▸ Dataset entries:
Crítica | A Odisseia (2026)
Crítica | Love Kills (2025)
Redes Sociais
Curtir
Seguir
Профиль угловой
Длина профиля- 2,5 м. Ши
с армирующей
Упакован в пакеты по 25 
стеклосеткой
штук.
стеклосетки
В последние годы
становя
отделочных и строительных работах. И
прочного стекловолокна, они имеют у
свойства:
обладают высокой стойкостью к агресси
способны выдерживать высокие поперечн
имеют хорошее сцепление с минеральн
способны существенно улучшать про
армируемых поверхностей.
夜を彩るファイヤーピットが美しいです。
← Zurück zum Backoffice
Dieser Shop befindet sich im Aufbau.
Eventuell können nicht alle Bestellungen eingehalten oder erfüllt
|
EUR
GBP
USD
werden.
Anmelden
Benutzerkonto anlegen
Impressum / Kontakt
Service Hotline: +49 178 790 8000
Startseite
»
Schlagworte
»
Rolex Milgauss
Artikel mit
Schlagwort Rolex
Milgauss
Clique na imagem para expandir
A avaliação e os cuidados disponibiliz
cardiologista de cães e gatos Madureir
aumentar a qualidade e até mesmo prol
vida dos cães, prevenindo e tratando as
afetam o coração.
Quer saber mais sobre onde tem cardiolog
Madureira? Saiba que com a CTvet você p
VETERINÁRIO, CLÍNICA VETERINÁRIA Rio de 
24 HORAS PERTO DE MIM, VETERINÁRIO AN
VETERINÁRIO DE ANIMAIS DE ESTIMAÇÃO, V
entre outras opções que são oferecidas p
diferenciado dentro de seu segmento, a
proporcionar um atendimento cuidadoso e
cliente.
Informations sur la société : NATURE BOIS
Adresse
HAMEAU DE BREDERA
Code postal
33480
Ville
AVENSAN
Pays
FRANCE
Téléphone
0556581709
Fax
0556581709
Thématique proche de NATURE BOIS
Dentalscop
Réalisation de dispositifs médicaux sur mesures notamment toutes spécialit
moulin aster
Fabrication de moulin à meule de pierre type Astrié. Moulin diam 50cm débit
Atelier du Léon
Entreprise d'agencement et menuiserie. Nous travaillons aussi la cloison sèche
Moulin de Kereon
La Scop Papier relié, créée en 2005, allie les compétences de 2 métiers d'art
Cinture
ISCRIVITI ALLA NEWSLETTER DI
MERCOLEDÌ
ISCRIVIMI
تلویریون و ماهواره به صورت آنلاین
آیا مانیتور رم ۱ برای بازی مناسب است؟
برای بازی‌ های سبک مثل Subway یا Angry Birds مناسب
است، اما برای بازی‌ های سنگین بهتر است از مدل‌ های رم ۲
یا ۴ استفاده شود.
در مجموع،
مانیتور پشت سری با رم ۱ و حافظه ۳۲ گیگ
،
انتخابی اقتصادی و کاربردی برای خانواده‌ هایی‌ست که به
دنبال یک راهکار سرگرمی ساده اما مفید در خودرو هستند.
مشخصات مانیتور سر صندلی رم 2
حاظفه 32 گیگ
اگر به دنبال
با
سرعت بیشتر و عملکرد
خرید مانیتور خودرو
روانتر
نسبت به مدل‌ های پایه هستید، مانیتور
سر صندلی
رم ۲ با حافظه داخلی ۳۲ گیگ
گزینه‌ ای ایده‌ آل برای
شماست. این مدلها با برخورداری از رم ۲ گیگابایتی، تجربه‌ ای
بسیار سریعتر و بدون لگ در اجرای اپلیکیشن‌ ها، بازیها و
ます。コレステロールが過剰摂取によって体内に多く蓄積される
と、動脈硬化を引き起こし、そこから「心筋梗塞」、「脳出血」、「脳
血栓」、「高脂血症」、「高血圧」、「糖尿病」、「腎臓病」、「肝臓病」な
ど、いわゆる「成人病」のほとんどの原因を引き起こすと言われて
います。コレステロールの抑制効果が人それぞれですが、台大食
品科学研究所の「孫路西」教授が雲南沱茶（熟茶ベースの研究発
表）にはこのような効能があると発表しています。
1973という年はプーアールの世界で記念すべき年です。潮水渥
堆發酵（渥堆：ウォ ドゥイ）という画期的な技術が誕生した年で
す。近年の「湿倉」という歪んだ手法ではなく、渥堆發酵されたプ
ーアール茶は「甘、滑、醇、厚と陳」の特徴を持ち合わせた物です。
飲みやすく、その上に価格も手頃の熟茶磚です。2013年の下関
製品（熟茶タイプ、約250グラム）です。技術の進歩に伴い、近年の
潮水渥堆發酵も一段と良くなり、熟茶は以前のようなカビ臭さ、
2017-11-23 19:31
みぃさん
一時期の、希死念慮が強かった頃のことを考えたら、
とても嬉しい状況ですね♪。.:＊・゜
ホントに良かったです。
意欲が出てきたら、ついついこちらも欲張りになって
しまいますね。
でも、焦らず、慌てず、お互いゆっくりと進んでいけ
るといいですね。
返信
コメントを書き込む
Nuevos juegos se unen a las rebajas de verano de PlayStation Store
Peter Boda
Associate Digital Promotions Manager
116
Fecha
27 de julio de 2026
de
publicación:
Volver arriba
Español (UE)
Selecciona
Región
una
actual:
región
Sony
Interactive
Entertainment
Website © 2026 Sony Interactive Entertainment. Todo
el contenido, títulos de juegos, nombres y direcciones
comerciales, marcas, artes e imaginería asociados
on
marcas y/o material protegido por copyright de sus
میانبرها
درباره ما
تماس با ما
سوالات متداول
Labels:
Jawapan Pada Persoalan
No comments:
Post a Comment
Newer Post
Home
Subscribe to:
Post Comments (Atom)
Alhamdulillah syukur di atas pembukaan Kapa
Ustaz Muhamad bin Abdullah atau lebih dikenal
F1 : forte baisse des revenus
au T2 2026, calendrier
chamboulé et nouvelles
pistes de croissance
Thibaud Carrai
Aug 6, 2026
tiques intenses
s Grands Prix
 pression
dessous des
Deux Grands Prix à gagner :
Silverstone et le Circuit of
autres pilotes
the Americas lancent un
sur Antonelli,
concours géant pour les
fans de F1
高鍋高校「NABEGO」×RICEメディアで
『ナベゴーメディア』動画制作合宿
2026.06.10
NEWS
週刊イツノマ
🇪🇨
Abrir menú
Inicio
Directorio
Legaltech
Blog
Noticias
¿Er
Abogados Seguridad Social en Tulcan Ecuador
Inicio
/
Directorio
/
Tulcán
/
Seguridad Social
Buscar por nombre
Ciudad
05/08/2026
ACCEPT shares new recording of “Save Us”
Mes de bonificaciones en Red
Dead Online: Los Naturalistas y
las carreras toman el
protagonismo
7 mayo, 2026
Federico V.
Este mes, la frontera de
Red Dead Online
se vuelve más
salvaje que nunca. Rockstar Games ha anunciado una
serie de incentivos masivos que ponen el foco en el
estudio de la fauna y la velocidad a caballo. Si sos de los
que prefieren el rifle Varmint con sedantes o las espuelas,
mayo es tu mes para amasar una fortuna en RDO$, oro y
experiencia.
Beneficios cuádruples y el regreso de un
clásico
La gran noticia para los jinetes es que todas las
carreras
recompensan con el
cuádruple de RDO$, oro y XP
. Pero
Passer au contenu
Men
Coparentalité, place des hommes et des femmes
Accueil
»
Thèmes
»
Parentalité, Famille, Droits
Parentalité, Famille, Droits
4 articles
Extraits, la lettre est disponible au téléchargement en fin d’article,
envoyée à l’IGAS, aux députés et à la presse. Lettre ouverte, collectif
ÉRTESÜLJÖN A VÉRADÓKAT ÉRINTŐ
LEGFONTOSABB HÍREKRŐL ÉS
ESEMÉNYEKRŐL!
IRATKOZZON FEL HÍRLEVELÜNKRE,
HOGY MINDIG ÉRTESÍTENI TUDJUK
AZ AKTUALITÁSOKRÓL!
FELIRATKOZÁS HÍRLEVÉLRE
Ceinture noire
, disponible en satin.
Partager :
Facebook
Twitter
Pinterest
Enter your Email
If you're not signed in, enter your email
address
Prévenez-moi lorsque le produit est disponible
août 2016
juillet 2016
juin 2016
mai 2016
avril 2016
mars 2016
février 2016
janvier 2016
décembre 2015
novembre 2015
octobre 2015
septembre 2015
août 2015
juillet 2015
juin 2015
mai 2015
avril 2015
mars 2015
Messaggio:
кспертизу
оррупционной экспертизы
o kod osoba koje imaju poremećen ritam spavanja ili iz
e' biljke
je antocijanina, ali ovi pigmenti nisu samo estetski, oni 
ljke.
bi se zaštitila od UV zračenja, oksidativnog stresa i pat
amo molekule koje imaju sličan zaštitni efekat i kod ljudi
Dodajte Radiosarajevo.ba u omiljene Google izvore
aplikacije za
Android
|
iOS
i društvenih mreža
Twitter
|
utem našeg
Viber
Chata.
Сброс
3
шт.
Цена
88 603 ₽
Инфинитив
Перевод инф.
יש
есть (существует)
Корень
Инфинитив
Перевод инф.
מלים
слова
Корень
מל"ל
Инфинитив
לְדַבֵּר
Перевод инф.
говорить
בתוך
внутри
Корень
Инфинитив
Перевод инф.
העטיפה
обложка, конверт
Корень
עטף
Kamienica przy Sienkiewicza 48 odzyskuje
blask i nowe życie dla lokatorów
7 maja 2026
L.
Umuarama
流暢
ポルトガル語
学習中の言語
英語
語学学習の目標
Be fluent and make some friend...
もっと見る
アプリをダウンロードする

▸ Work item: Exactly reproduce the lines of the entries above, from the one containing "bi se zaštitila" to the very last, and no others.

▸ Written solution:
bi se zaštitila od UV zračenja, oksidativnog stresa i pat
amo molekule koje imaju sličan zaštitni efekat i kod ljudi
Dodajte Radiosarajevo.ba u omiljene Google izvore
aplikacije za
Android
|
iOS
i društvenih mreža
Twitter
|
utem našeg
Viber
Chata.
Сброс
3
шт.
Цена
88 603 ₽
Инфинитив
Перевод инф.
יש
есть (существует)
Корень
Инфинитив
Перевод инф.
מלים
слова
Корень
מל"ל
Инфинитив
לְדַבֵּר
Перевод инф.
говорить
בתוך
внутри
Корень
Инфинитив
Перевод инф.
העטיפה
обложка, конверт
Корень
עטף
Kamienica przy Sienkiewicza 48 odzyskuje
blask i nowe życie dla lokatorów
7 maja 2026
L.
Umuarama
流暢
ポルトガル語
学習中の言語
英語
語学学習の目標
Be fluent and make some friend...
もっと見る
アプリをダウンロードする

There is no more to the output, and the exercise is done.